Prima di tutto, è un grande piacere e un grande onore. Ma la soddisfazione più profonda nasce dalla fiducia dei colleghi. Essere indicato all’unanimità significa che non solo hai lavorato bene, ma che hai lavorato con credibilità e correttezza, con uno stile riconosciuto anche dai concorrenti. E quando la “pacca sulla spalla” arriva da chi compete con te ogni giorno, assume un peso ancora maggiore. Nel nostro settore si lavora tanto, spesso in modo silenzioso, e sapere che gli altri ti chiedono di rappresentarli perché vedono in te un interprete affidabile è qualcosa che va oltre il ruolo formale: è una responsabilità personale, oltre che professionale.
E che significato ha per Volvo Trucks la sua nomina?
Prima ancora della riunione che ha portato alla mia nomina, avevo condiviso questa possibile opportunità con il management del Gruppo, e la risposta è stata immediata e positiva: in questo momento storico è fondamentale essere presenti nei luoghi in cui si definisce il futuro del trasporto. In Volvo esiste una cultura forte dell’impegno nei confronti del settore e delle associazioni. La volontà di partecipare attivamente ai processi di trasformazione non è un optional, è parte della nostra identità. C’è poi un tema di coerenza: i valori che porto come persona e come professionista sono allineati con quelli dell’azienda che rappresento. Quando in Volvo Trucks diciamo che vogliamo essere “parte della soluzione” parliamo di un impegno concreto. Transizione, sostenibilità, riduzione dei combustibili fossili, qualità delle tecnologie: tutto ciò che riteniamo importante come azienda è esattamente ciò che ritengo importante anche a livello individuale. Questo allineamento ha reso la nomina un fatto naturale. Ed è positivo che un Costruttore importante come Volvo consideri il contributo associativo parte integrante della propria missione.

Quella che il settore sta vivendo e vivrà nei prossimi anni è sicuramente una fase cruciale: la transizione energetica dei veicoli porta con sé enormi sfide. In questo contesto, quale sarà la priorità assoluta del suo mandato?

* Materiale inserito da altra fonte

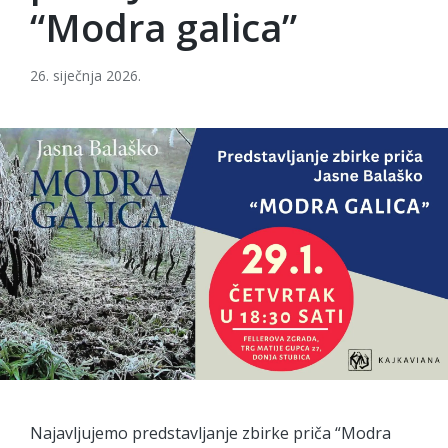
“Modra galica”
26. siječnja 2026.
Najavljujemo predstavljanje zbirke priča “Modra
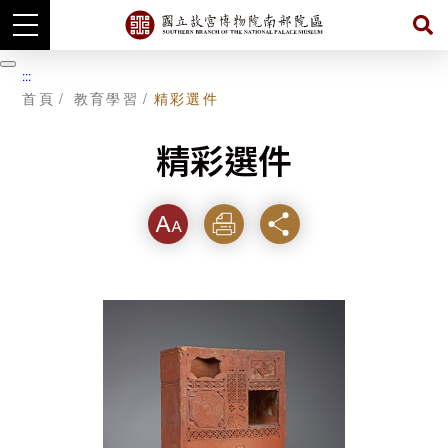
跳
到
暫
:::
主
停
首頁
教育學習
精彩選件
要
內
容
精彩選件
字級
列印
分享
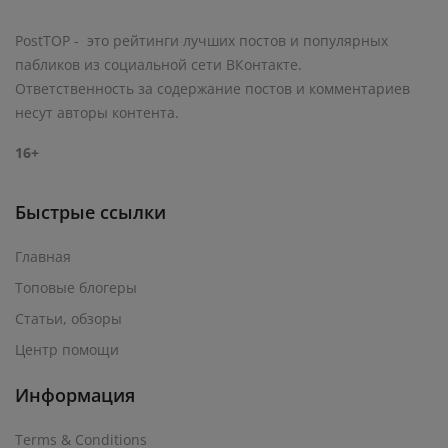
PostTOP - это рейтинги лучших постов и популярных
пабликов из социальной сети ВКонтакте.
Ответственность за содержание постов и комментариев
несут авторы контента.
16+
Быстрые ссылки
Главная
Топовые блогеры
Статьи, обзоры
Центр помощи
Информация
Terms & Conditions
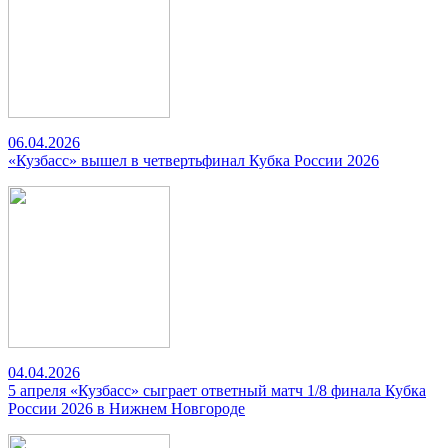
06.04.2026
«Кузбасс» вышел в четвертьфинал Кубка России 2026
04.04.2026
5 апреля «Кузбасс» сыграет ответный матч 1/8 финала Кубка
России 2026 в Нижнем Новгороде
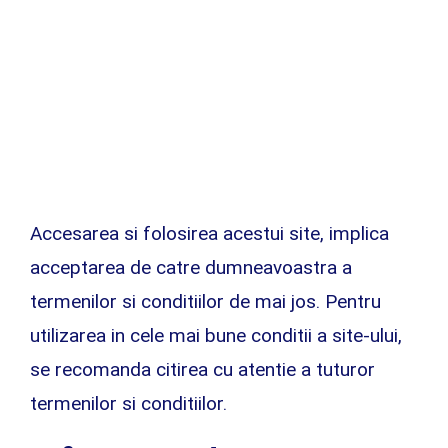
Accesarea si folosirea acestui site, implica
acceptarea de catre dumneavoastra a
termenilor si conditiilor de mai jos. Pentru
utilizarea in cele mai bune conditii a site-ului,
se recomanda citirea cu atentie a tuturor
termenilor si conditiilor.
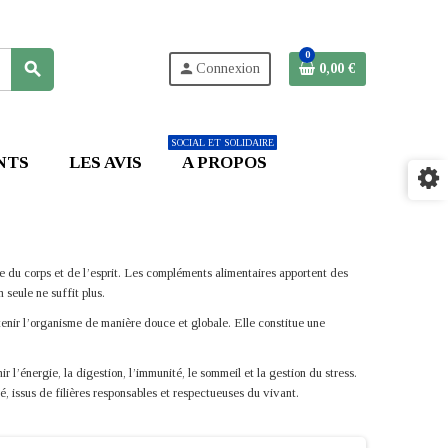
0
search
person
Connexion
0,00 €
SOCIAL ET SOLIDAIRE
NTS
LES AVIS
A PROPOS
e du corps et de l’esprit. Les compléments alimentaires apportent des
 seule ne suffit plus.
outenir l’organisme de manière douce et globale. Elle constitue une
 l’énergie, la digestion, l’immunité, le sommeil et la gestion du stress.
, issus de filières responsables et respectueuses du vivant.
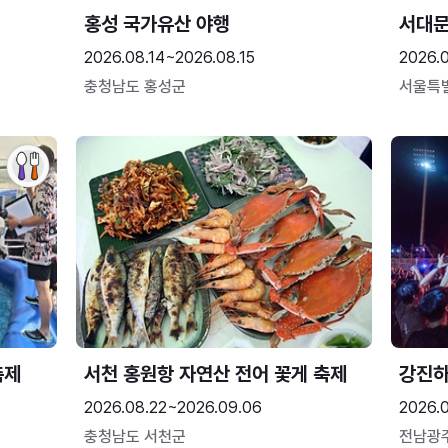
홍성 국가유산 야행
서대
2026.08.14~2026.08.15
2026.0
충청남도 홍성군
서울특
축제
서천 홍원항 자연산 전어 꽃게 축제
강진
2026.08.22~2026.09.06
2026.
충청남도 서천군
전남광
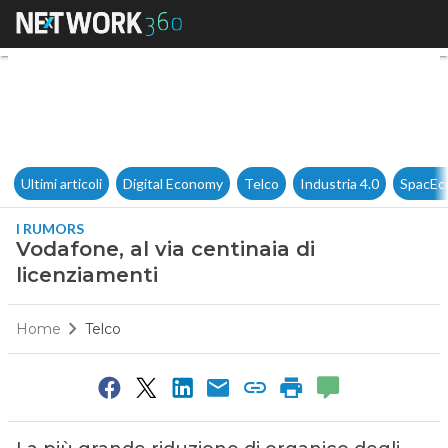
Vodafone, al via centinaia di 
Ultimi articoli
Digital Economy
Telco
Industria 4.0
SpacEc
I RUMORS
Vodafone, al via centinaia di
licenziamenti
Home
Telco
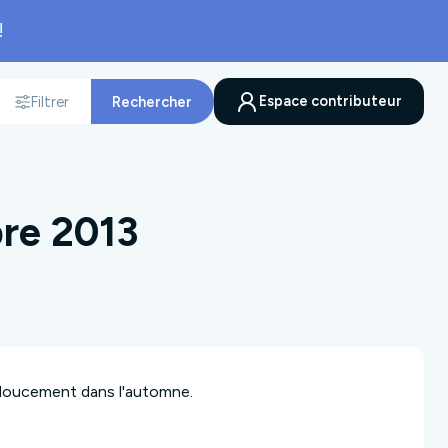
!
Espace contributeur
Filtrer
Rechercher
nnée
re 2013
r doucement dans l'automne.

Senza dubbio dare una direzione alla pluralità tecnologica. È un tema che tutti i player del settore riconoscono, ma che richiede un salto di qualità nella gestione. La pluralità è una grande opportunità, perché consente di sviluppare tecnologie diverse, che si prestano a usi differenti. Ma significa anche diluire gli investimenti, frammentare la ricerca e rallentare la capacità di scelta. Oggi si parla di elettrico, di idrogeno, di biocarburanti avanzati, di soluzioni ibride, di ottimizzazione estrema dei veicoli endotermici. Tutto questo è positivo, ma crea un’incertezza profonda su quali tecnologie saranno davvero performanti nel lungo periodo. Per i trasportatori — che devono comprare veicoli e pianificarne l’utilizzo per anni — questa incertezza non solo crea confusione, ma nasconde un rischio enorme. E il settore ha bisogno di ridurre il rischio, non di aumentarlo. La priorità, quindi, è individuare insieme una direzione credibile, realistica, sostenibile, pur mantenendo un approccio tecnologicamente aperto.
Come si può portare chiarezza in un contesto così frammentato come quello dell’autotrasporto italiano?
La chiarezza arriva solo da un approccio sistemico. La transizione non è semplicemente l’acquisto di un mezzo alimentato in modo diverso: è un ecosistema. Servono veicoli adeguati, infrastrutture di ricarica e rifornimento diffuse, energia disponibile a costi sostenibili, competenze tecniche aggiornate, incentivi chiari e stabili, una normativa comprensibile e non contraddittoria e, soprattutto, tempi compatibili con gli investimenti. Oggi, invece, abbiamo una stratificazione di regole europee applicate in modo diverso dai Paesi membri della UE, tecnologie che avanzano a ritmi diversi e un livello di infrastrutture che non è omogeneo. Il risultato è una transizione a velocità variabile, che crea confusione negli operatori. Dobbiamo lavorare per rendere questa equazione più equilibrata. La tecnologia da sola non basta: deve essere sostenuta da un contesto pronto ad accoglierla.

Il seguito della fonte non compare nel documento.